In the entries below, find the line with "committees will be" and print exactly every line from there up to and including the line with "these states do", with no other lines.
**********
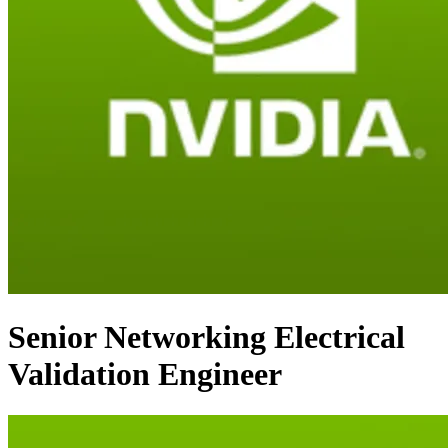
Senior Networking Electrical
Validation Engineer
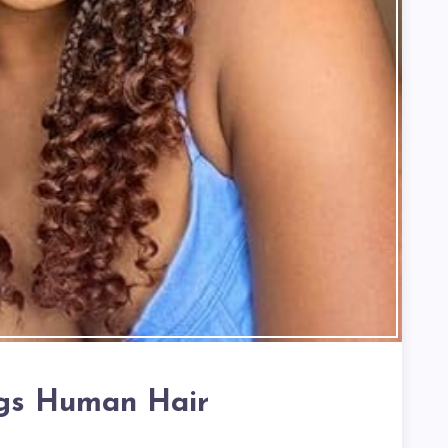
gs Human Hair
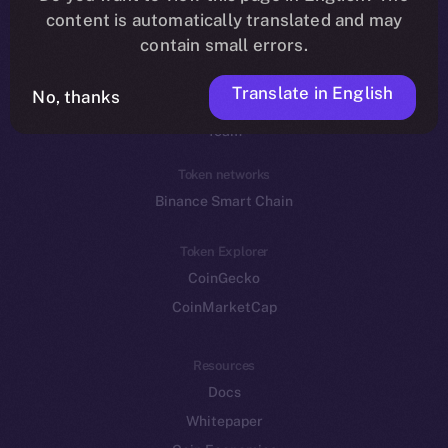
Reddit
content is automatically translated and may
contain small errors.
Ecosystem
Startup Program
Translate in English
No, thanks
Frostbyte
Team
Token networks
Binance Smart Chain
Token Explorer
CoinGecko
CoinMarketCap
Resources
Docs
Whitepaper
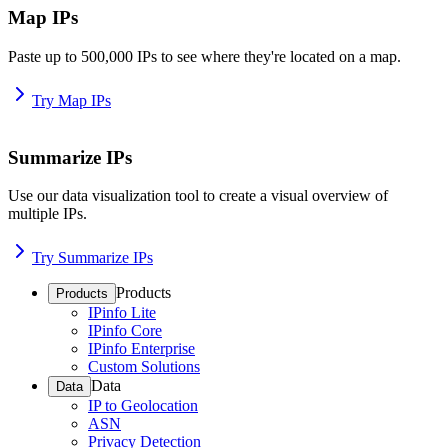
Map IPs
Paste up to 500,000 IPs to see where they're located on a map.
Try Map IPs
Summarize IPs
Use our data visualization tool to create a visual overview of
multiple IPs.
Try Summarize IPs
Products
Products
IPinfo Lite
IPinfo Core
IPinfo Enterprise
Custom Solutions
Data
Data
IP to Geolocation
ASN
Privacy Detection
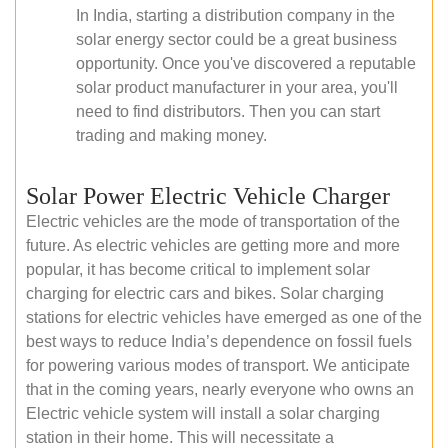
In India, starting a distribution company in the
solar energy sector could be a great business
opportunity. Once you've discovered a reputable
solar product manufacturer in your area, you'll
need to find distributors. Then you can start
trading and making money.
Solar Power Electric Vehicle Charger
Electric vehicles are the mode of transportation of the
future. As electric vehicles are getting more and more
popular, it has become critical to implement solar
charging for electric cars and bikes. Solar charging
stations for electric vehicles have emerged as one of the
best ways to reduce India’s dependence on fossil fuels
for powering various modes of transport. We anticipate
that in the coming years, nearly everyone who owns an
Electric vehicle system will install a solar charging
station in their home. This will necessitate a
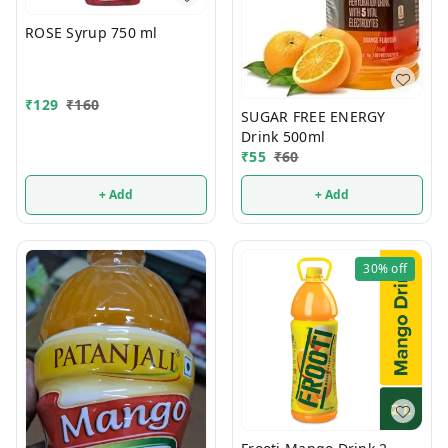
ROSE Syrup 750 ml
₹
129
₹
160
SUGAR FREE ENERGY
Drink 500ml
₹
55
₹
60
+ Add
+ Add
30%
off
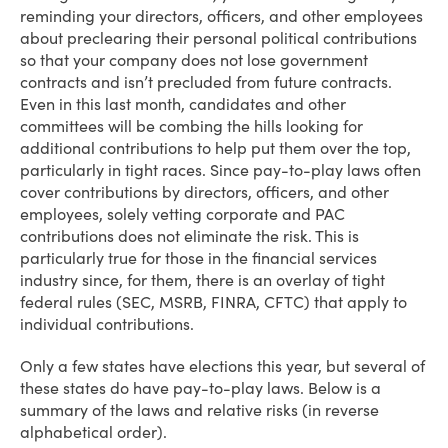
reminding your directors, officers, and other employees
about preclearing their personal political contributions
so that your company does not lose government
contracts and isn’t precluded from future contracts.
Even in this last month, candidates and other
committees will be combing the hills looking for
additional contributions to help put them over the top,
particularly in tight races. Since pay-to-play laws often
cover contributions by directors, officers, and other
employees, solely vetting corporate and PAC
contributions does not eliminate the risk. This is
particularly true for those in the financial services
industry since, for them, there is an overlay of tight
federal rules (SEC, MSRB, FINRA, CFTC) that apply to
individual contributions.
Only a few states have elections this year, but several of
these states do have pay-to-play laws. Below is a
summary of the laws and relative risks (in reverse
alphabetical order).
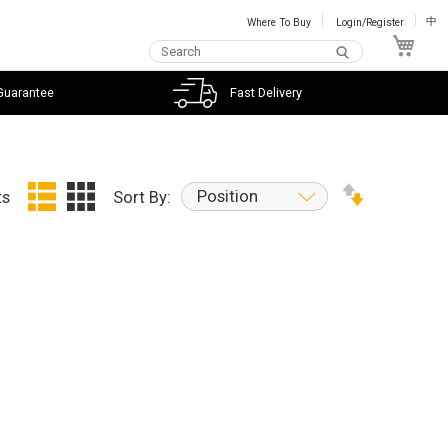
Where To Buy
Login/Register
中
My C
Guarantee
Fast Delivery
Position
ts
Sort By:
**********
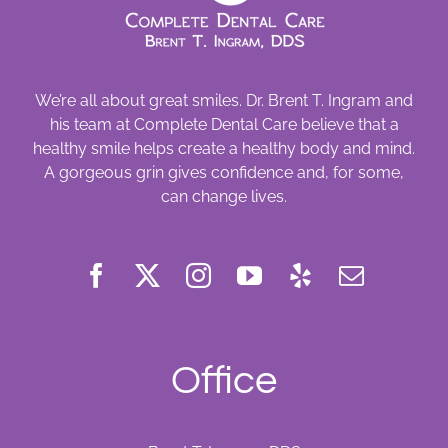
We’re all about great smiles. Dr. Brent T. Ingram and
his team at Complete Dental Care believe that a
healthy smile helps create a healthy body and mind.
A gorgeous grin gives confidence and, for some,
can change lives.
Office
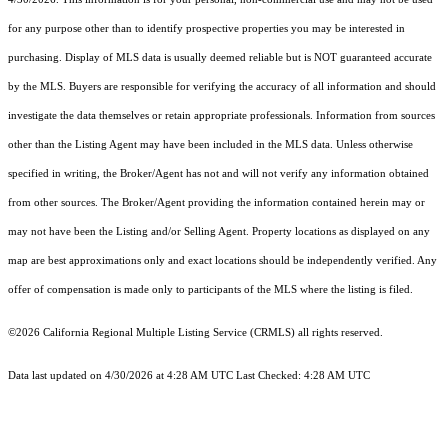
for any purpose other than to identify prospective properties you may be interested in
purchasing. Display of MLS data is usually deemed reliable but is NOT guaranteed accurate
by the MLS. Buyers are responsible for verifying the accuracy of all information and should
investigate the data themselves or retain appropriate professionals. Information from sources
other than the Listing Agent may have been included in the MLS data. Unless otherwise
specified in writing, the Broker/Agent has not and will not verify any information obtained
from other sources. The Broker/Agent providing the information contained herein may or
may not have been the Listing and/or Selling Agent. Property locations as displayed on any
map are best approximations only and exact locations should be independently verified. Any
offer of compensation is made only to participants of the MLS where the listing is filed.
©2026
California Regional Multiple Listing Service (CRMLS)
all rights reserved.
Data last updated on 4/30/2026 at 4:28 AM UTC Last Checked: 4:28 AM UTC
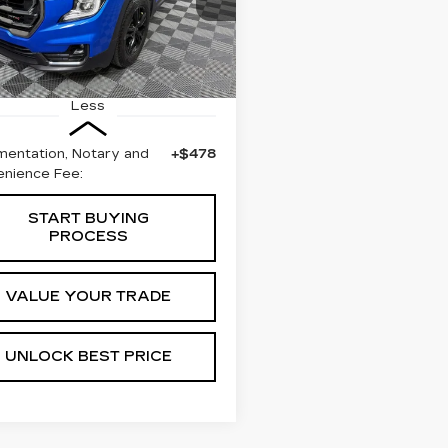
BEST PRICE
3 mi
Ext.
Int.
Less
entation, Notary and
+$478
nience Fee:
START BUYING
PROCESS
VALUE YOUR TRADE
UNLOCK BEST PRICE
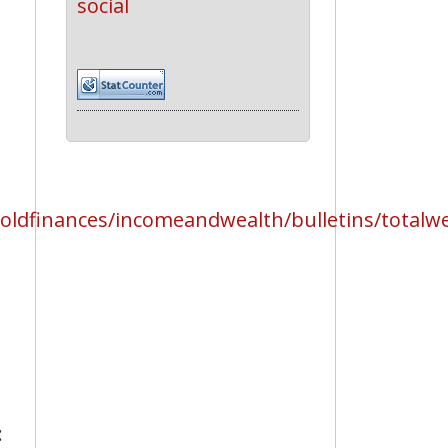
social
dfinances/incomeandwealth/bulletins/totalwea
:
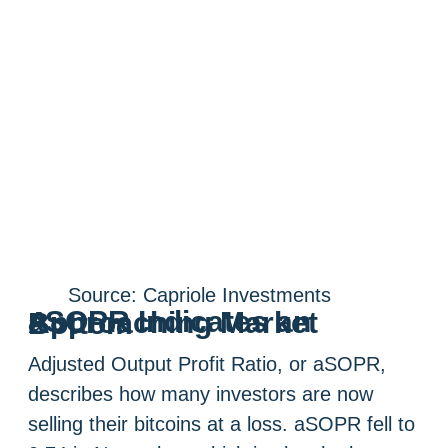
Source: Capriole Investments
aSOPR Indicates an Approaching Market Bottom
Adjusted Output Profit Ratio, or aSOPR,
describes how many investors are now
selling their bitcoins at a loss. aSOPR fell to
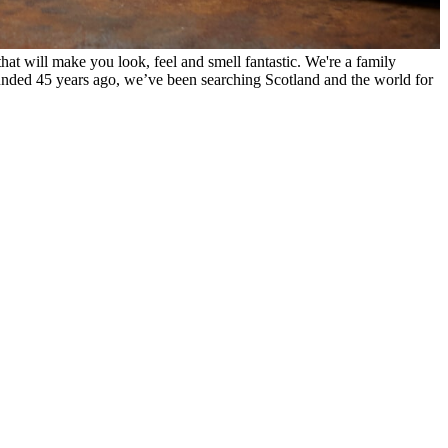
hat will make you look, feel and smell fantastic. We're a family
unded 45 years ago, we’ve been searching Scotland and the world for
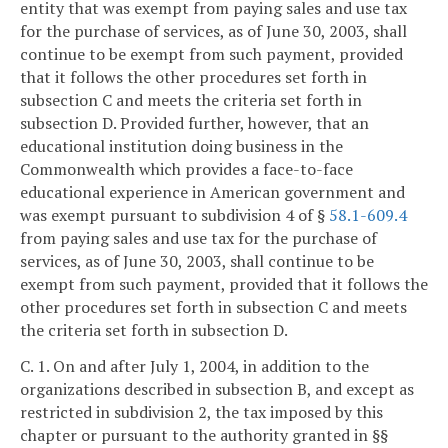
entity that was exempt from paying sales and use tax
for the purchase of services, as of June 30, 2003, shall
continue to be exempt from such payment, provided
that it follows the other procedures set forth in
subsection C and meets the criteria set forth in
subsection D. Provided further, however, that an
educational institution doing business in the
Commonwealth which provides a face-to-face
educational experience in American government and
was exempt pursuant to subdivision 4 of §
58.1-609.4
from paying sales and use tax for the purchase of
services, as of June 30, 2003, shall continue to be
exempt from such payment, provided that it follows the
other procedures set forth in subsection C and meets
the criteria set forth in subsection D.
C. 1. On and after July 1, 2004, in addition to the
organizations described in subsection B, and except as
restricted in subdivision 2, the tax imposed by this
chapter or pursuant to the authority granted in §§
**********
● **Task solution**:
committees will be combing the hills looking for
additional contributions to help put them over the top,
particularly in tight races. Since pay-to-play laws often
cover contributions by directors, officers, and other
employees, solely vetting corporate and PAC
contributions does not eliminate the risk. This is
particularly true for those in the financial services
industry since, for them, there is an overlay of tight
federal rules (SEC, MSRB, FINRA, CFTC) that apply to
individual contributions.
Only a few states have elections this year, but several of
these states do have pay-to-play laws. Below is a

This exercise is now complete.